**WORK TASK:**
Use the entries below to count the lines that hold the word "Stourport"; answer with the number only.
┌─ DATA PROVIDED
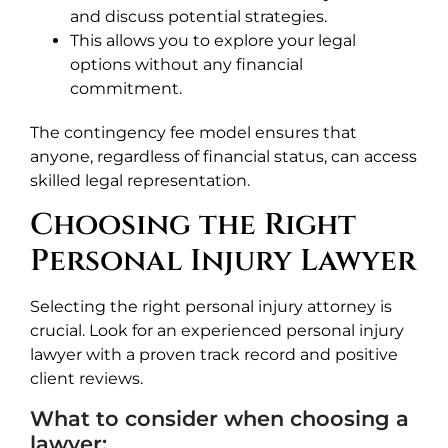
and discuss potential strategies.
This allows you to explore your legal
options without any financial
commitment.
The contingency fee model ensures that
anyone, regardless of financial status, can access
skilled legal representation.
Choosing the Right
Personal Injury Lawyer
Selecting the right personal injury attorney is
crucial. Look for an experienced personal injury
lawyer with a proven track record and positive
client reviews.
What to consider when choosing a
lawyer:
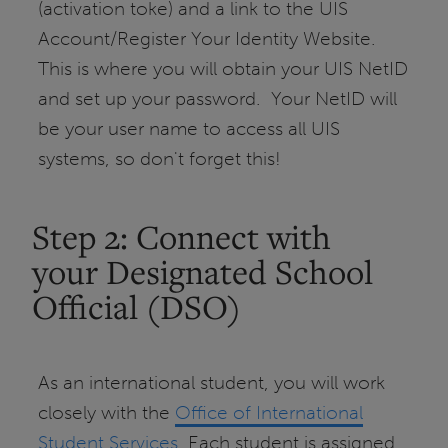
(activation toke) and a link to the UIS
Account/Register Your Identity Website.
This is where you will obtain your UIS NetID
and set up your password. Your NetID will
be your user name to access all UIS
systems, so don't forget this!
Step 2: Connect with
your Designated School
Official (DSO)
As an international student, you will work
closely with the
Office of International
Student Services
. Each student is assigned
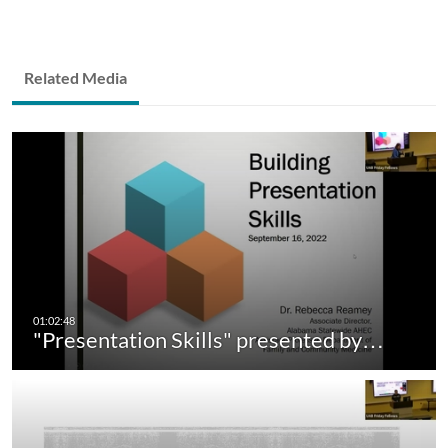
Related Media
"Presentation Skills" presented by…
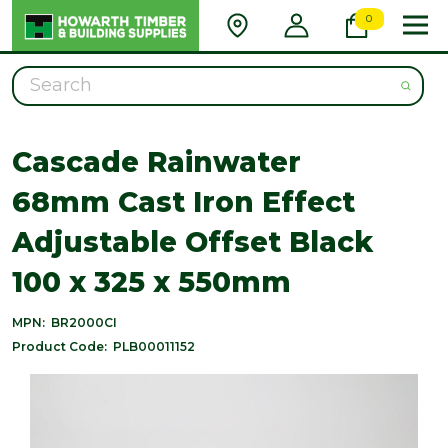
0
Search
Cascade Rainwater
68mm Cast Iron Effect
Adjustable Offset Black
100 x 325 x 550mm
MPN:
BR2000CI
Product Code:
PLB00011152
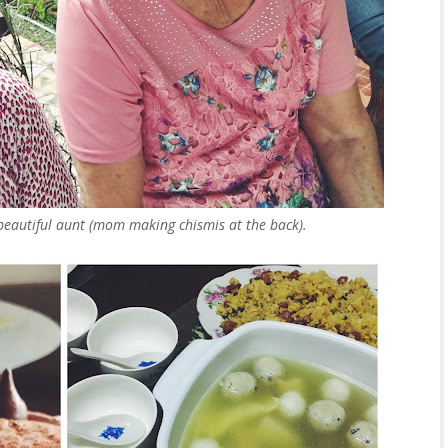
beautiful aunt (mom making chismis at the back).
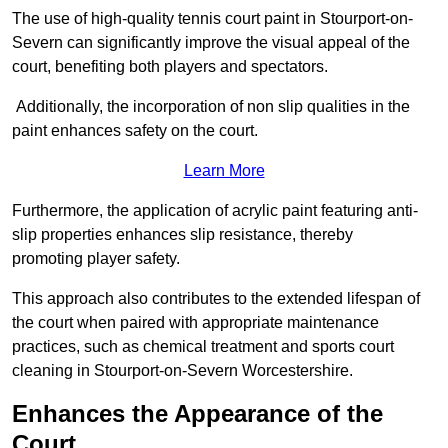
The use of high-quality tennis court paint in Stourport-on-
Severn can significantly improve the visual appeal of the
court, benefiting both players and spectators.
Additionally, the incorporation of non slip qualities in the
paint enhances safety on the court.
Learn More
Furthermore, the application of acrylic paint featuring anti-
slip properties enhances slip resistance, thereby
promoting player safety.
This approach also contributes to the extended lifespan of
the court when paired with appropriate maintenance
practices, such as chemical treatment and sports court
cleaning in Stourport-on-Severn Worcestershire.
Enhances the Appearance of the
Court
└─
**OUTPUT:**
2